A História ostenta um museu de patéticas tentativas de delinear o rosto de Jesus. Nos escritos, nas artes, e, atualmente, na ciência (as pesquisas com o chamado santo sudário). Por que essa vontade? A que ela serve? Por que é tão desejável que um rosto seja claro, límpido, inteiramente visível e identificável? Jesus é mais uma vez a vítima de nossas inércias, de nossas políticas, de nossos mecanismos de controle. Para que serve um rosto? Para ser identidade, localização, digital da alma. “Como sendo tu judeu pedes de beber a mim, que sou samaritana?” Como essa mulher descobriu isso? O rosto! E o rosto de Jesus passou a ser a muralha histórica construída por demarcações geográficas e raciais, que seus gestos e falas trataram de dissolver diante daquela mulher. No rosto há traços de uma família, de um povo, marcas da geografia, do ambiente... Um coração inflamado de amor leria numa face as maravilhas e as potências diversificadoras da natureza. Mas, a política, os mecanismos de governo desenvolvidos através da Historia, transforma a face num rosto, identidade, o destino, através dele colam os indivíduos nos espaços, delimitam-lhes as fronteiras. E um homem com aparência árabe pode ser despojado de seus direitos de cidadão e assassinado brutalmente caso queira cruzar essas fronteiras. Rostos, eles te destinam a um lugar, um pais, um credo, um modo de ser visto.

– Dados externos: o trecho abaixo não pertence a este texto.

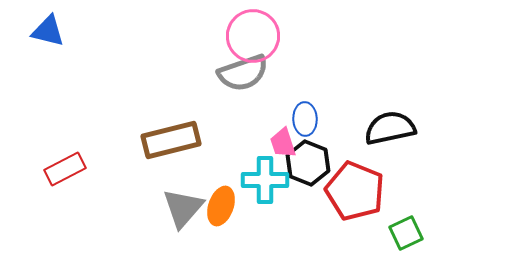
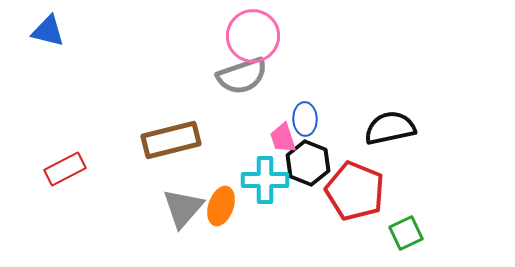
gray semicircle: moved 1 px left, 3 px down
pink trapezoid: moved 5 px up
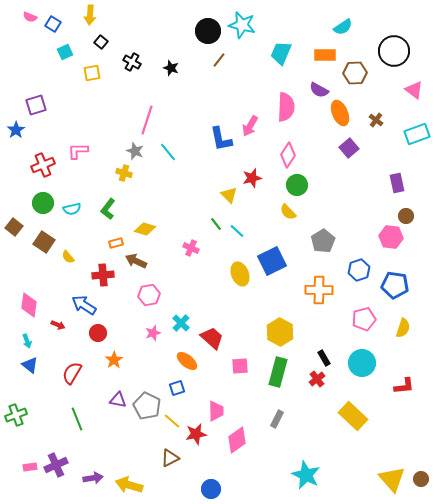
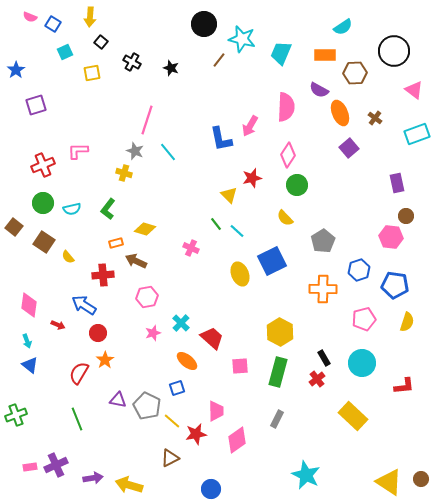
yellow arrow at (90, 15): moved 2 px down
cyan star at (242, 25): moved 14 px down
black circle at (208, 31): moved 4 px left, 7 px up
brown cross at (376, 120): moved 1 px left, 2 px up
blue star at (16, 130): moved 60 px up
yellow semicircle at (288, 212): moved 3 px left, 6 px down
orange cross at (319, 290): moved 4 px right, 1 px up
pink hexagon at (149, 295): moved 2 px left, 2 px down
yellow semicircle at (403, 328): moved 4 px right, 6 px up
orange star at (114, 360): moved 9 px left
red semicircle at (72, 373): moved 7 px right
yellow triangle at (392, 479): moved 3 px left, 3 px down; rotated 16 degrees counterclockwise
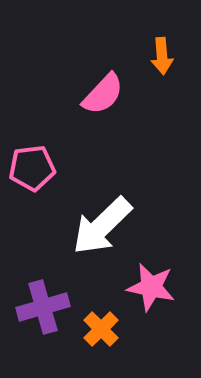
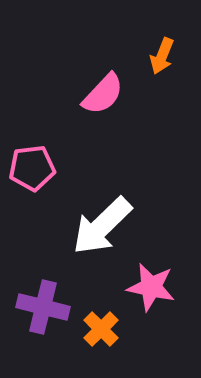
orange arrow: rotated 27 degrees clockwise
purple cross: rotated 30 degrees clockwise
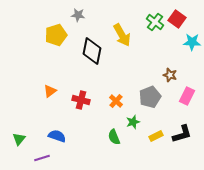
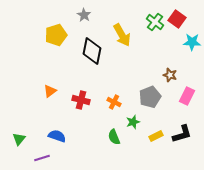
gray star: moved 6 px right; rotated 24 degrees clockwise
orange cross: moved 2 px left, 1 px down; rotated 16 degrees counterclockwise
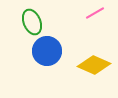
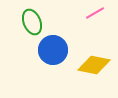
blue circle: moved 6 px right, 1 px up
yellow diamond: rotated 12 degrees counterclockwise
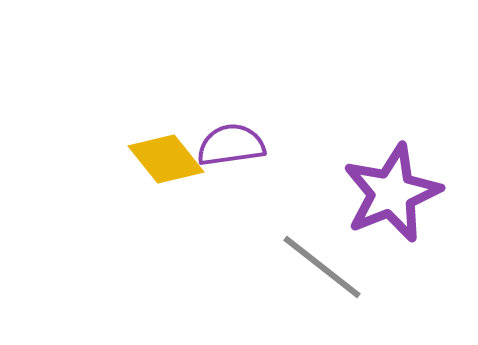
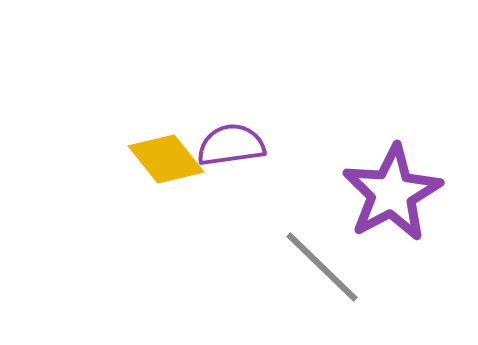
purple star: rotated 6 degrees counterclockwise
gray line: rotated 6 degrees clockwise
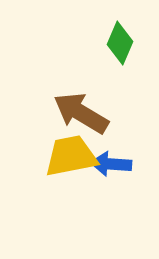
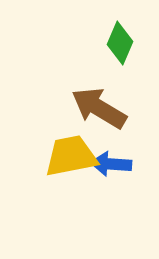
brown arrow: moved 18 px right, 5 px up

O Verbo para se tornar carne precisou em tudo ser como os homens, e por tanto, ter um rosto. Mas, é interessante como as Escrituras dão tão pouco valor a isso: nenhuma descrição, nenhum detalhe... Será que o rosto do salvador do mundo não importava aos homens que o amaram? Parece que não. E Paulo, que não o viu pessoalmente - e talvez por isso não o enxergou reduzido a uma pátria, a um povo, ao judaísmo, mas a todas as nações - diz que “ainda que nós o tenhamos conhecido segundo a carne, agora já não o conhecemos assim” 2 Co 5.16. Parece que os que amaram Jesus davam mesmo pouco valor ao seu rosto. E Que se veja nisso a maior expressão de amor! Reduzir alguém ao seu rosto, amofiná-lo a uma casta, uma pátria, uma geografia, a uma raça, é uma manifestação de ódio - é o fascismo de Hitler sofrido pelos judeus, os negros, os homossexuais, os ciganos... O rosto de Jesus ficou a-significado, espaço vazio, absurdo. Isso é a manifestação da fé e do amor. Cada homem que encontrou Jesus, experimentou um sentido singular de sua face. Os Evangelhos deixaram o espaço vazio para que cada homem veja Jesus colorido com a cor de seus olhos.
É mais do que interessante como o Evangelho mostra que o rosto do Jesus ressurreto é um rosto outro. Os discípulos chegam a desconhecê-lo. Ele se aproxima, fala com eles, não o conseguem reconhecê-lo, era um rosto diferente, como eram “tardios de coração para crer”! Se esperarmos um rosto identificável de Jesus, sempre o desconheceremos, e será como se “os olhos estivessem fechados” (Lc 24.15). É que o Jesus ressuscitado não é mais judeu, nem pertence a nenhuma geografia demarcada pela história humana, ele é “tudo em todos”.
Por que um rosto para Jesus? Para torná-lo propriedade privada, para fazê-lo funcionar com nossos mecanismos de identificação e controle. Há arte idólatra, teologia, ciência e política nisso; micros-guerras contra determinados seguimentos da humanidade. Uma teologia, uma religião, um quadro colorido com nossos desejos mais mesquinhos, são máscaras que os que amam Jesus nunca porão em seu rosto, pois querem anunciá-lo a todas as nações, como ele ordenou. Os que amam Jesus, deixam seu rosto vazio, como os antigos fizeram, para que cada um o veja pela fé de modo singular, numa experiência de amor e adoração – a Luz impõe uma natural reverência a todo olhar!